Hey — thanks in advance for reading this one.

I literally hate work email for dozens of reasons. First: most people hide behind it or don’t reply. Second: no one in corporate America seems to know how to write an email with any context. Third: because you’re not actually seeing the person, simple phrases can make them seem like a total dick. And fourth: all it does is underscore the existing hierarchy. If you’re high up a chain, you can never reply — or reply at the 11th hour and change the whole project — and that’s fine. But if you’re down a chain and don’t reply, your performance reviews will say that you “lack initiative” or something.

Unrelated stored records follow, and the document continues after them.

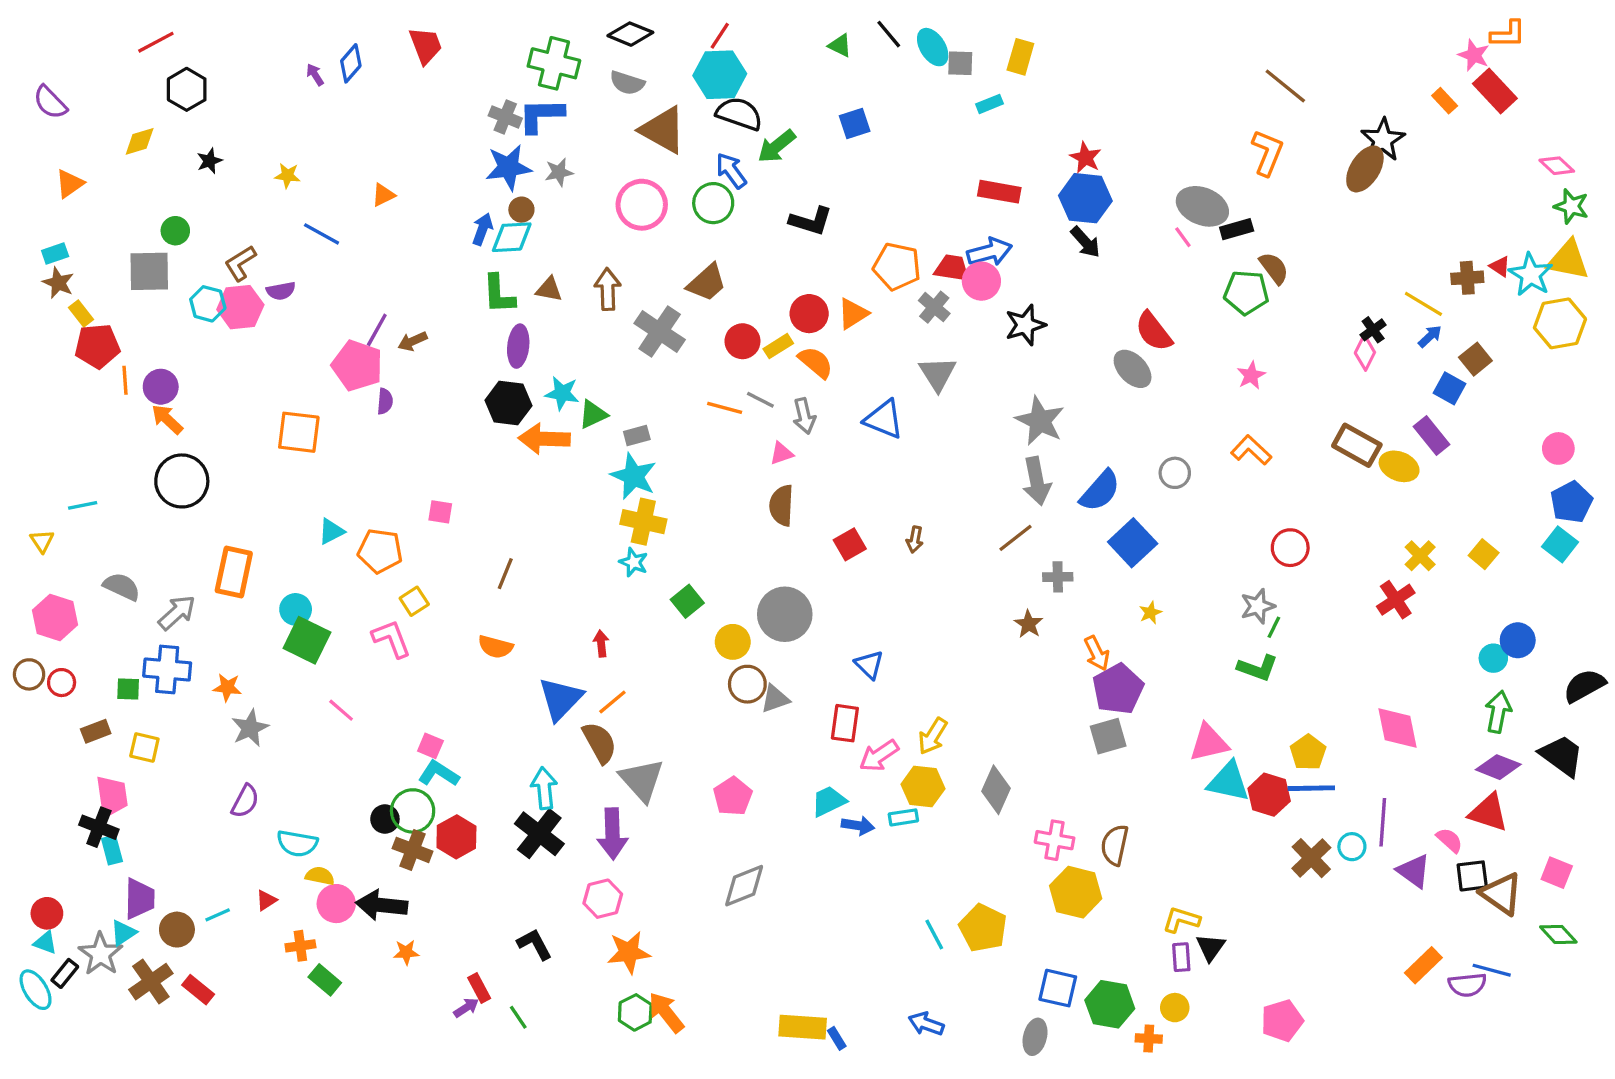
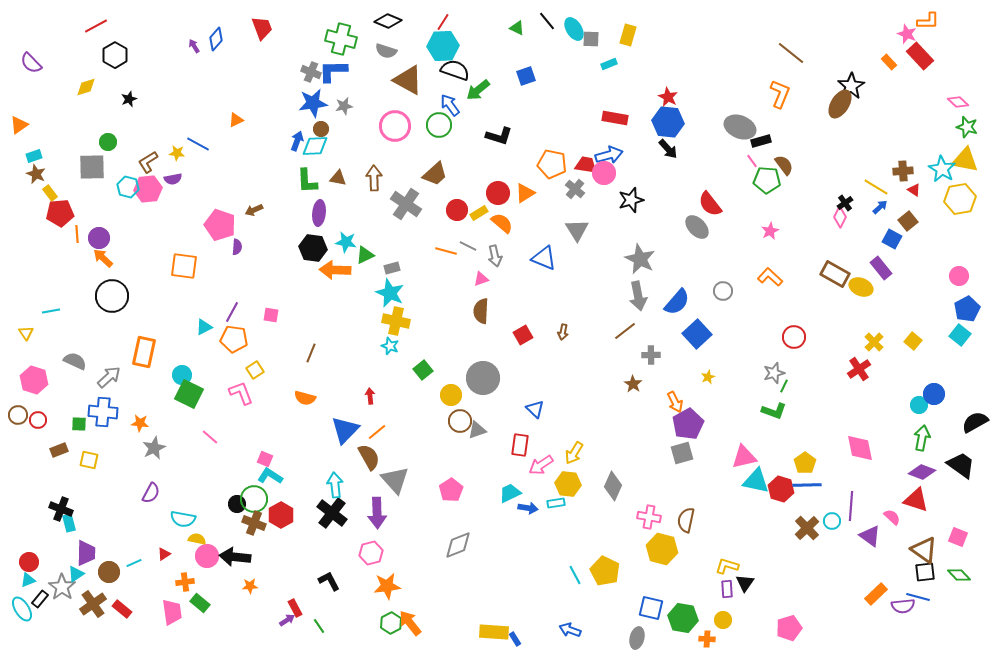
yellow star: (287, 175) -> (177, 153), moved
orange triangle: (70, 184) -> (19, 125), moved
pink line: (1183, 237) -> (752, 161), moved
red triangle: (1500, 266) -> (914, 190), moved
purple line: (377, 330) -> (232, 312), moved
pink trapezoid: (112, 796) -> (172, 612), moved
black square: (1472, 876) -> (925, 572), moved
cyan triangle: (45, 943) -> (28, 580), turned -42

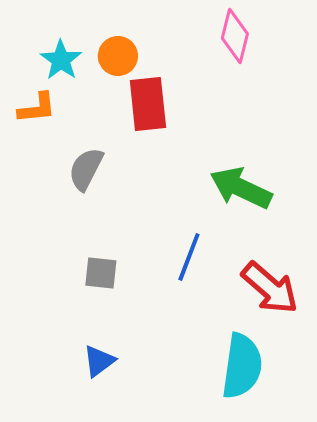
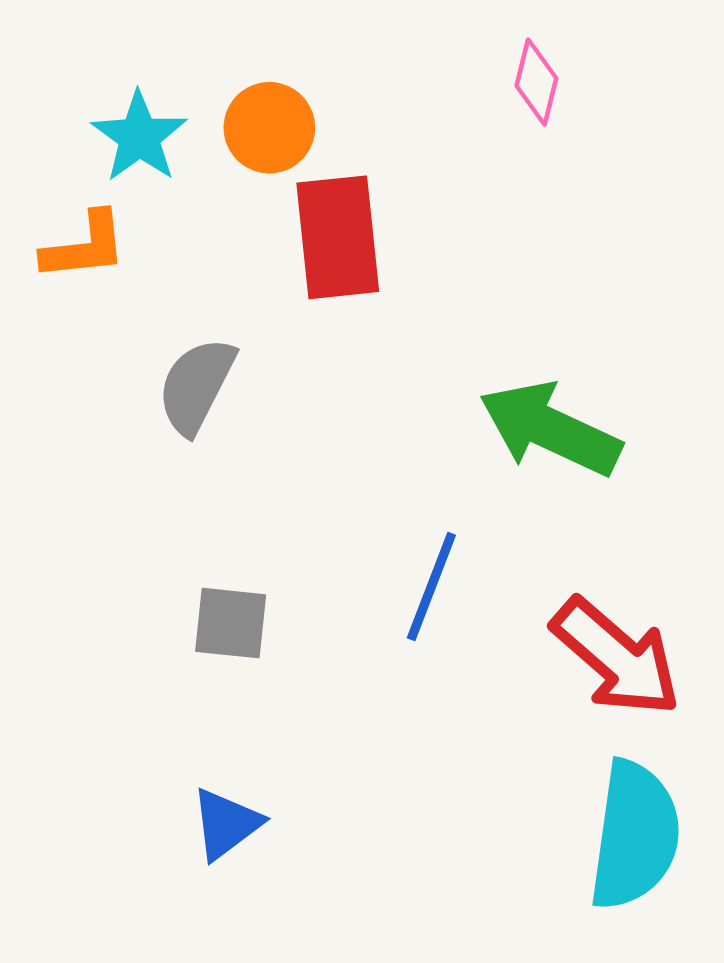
pink diamond: (235, 36) -> (536, 82), size x0.7
cyan semicircle: (242, 366) -> (635, 835), moved

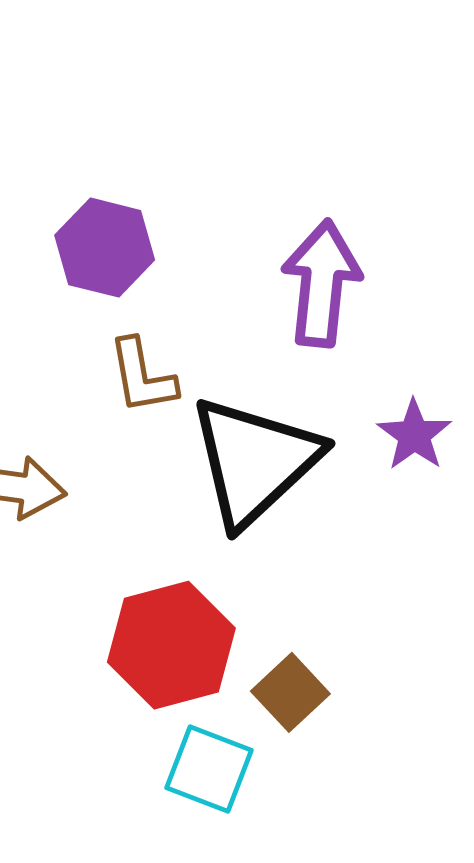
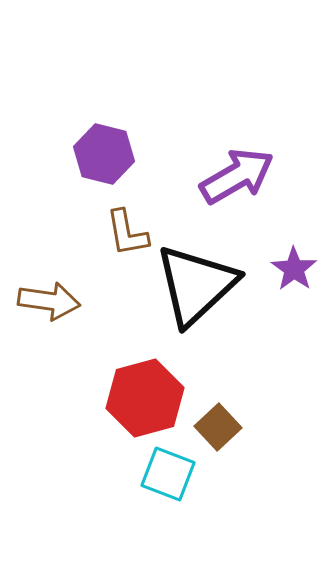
purple arrow: (321, 283) -> (237, 176), turned 54

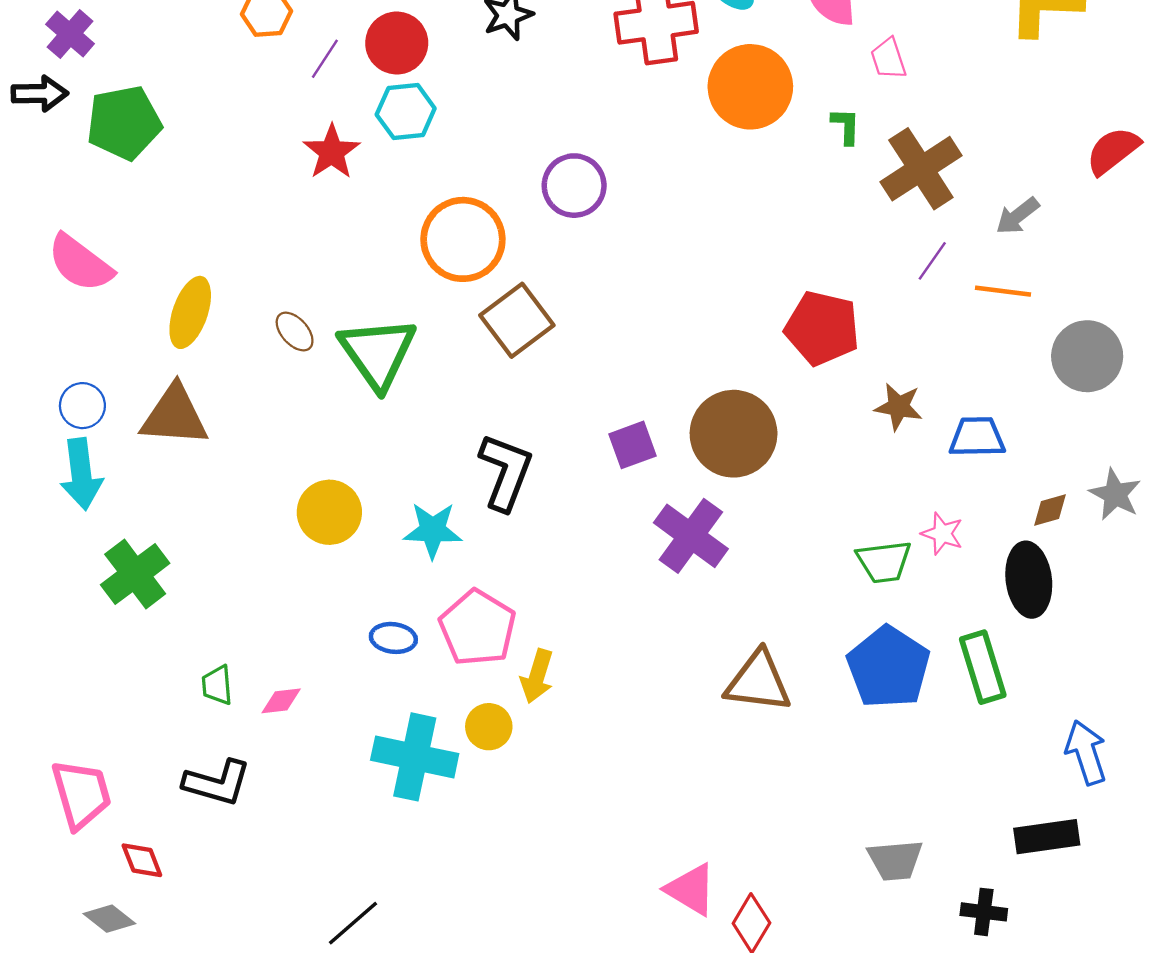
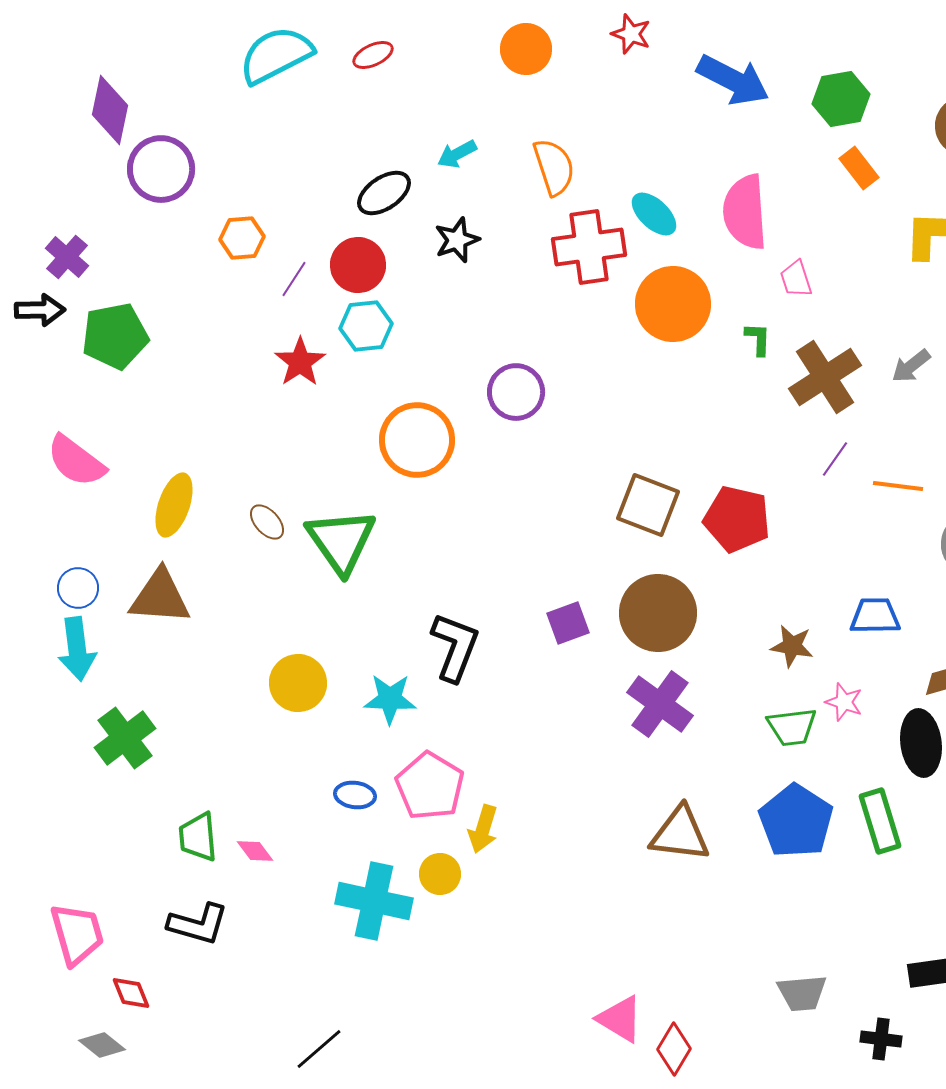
gray arrow: (1018, 216) -> (911, 366), moved
brown square: (517, 320) -> (648, 505), moved, turned -32
brown star: (899, 407) -> (792, 646), moved
purple cross: (691, 536) -> (660, 704), moved
green trapezoid: (217, 685) -> (198, 837), size x1.4
pink diamond: (281, 701) -> (255, 851), turned 60

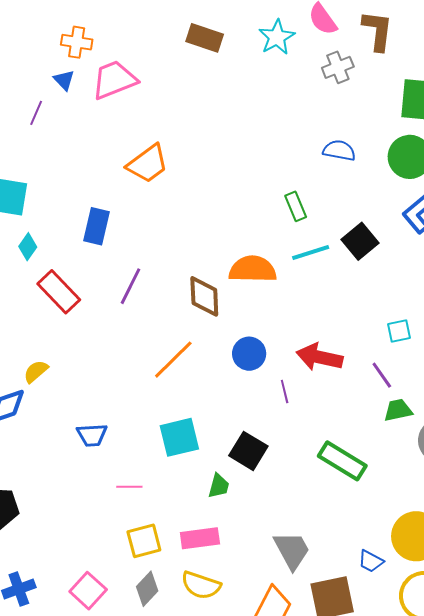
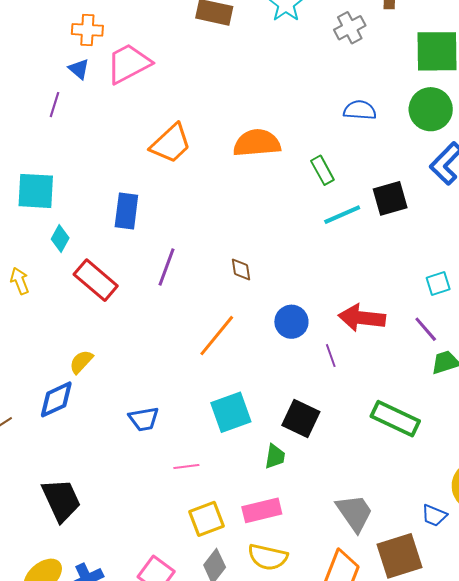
black square: (360, 241) -> (390, 198), turned 30
orange semicircle: (253, 269) -> (257, 143), moved
brown diamond: (204, 296) -> (241, 269), size x0.6

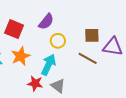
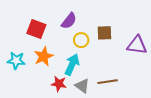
brown square: (92, 35) -> (104, 33), moved
brown line: (88, 58) -> (108, 82), moved, turned -36

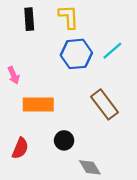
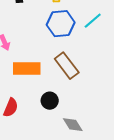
brown rectangle: (104, 104) -> (67, 66), moved

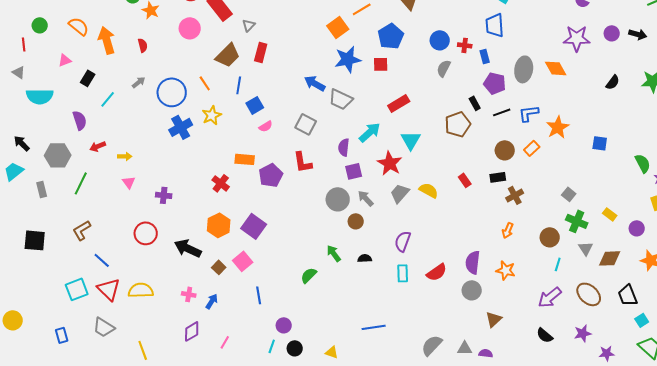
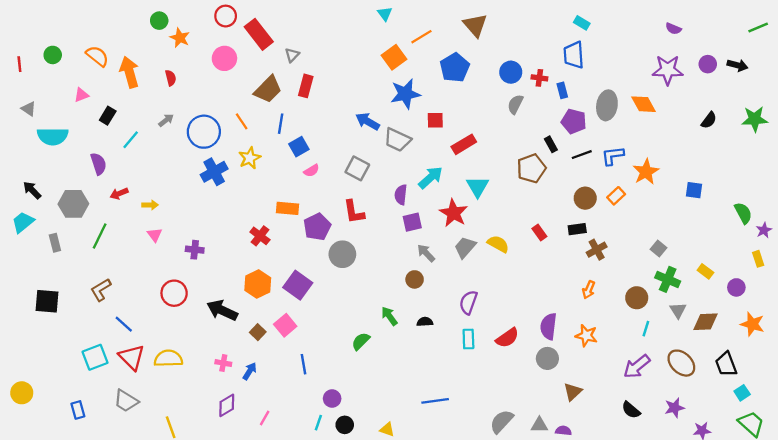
red line: (24, 44) -> (19, 64), moved
red square: (381, 64) -> (435, 120), moved
gray circle: (338, 199) -> (342, 254), moved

Problem is, there’s somewhere between 89 billion and 114 billion work emails sent every day globally, so we’re clearly into this as a communication tool. I know, I know — Slack! Trello! I get it. The thing is, most people are still out there working like it’s 1992. Some cool hipster coder and maybe one 58 year-old in your office might “get” Slack, but to think it’s at scale yet is folly. Offices take a long time to change, because process is God and change terrifies people.

Since email is still around and will be for a while, let’s figure out if we can make it more effective. Thanks in advance, again.

The thanks in advance email study

The guys at Boomerang analyzed 350,000 email threads, and here were the top four sign-offs that got you a higher response rate:

  1. Thanks in advance
  2. Thanks
  3. Thank you
  4. Cheers

“Thanks in advance” had a response rate of 65.7% across the 350,000 email threads analyzed. Not bad.

First target to hit looking at this list: since some equate work with “chimp rape,” clearly there’s a lot of power in saying various forms of thank you as regards emails being answered. Phrased another way: there’s a lot of power in workplace gratitude.

But really … thanks in advance?

I personally have never been a fan of the “thanks in advance” sign-off, because it kind of feels presumptuous. What do I mean? Well, I think one of the tougher things about most jobs is lack of priority. You know how it works. There’s all these various competing projects, etc. No one is totally clear on what matters first vs. second, but everything is being defined as “urgent” for some reason or the other. That, plus overlapping job roles, causes a lot of confusion.




 

So like, most times I’ve ever gotten/seen “thanks in advance” on emails, it’s some low-priority cluster mess that some middle manager has deemed is urgent, and needs it 40 minutes from now. Then after all the hair on fire “hey what the hell is this” shlock in the body, you get this:

Thanks in advance, Jane. 

It kinda seems like the person just virtually fly-swatted you, but maybe I’m wrong on that.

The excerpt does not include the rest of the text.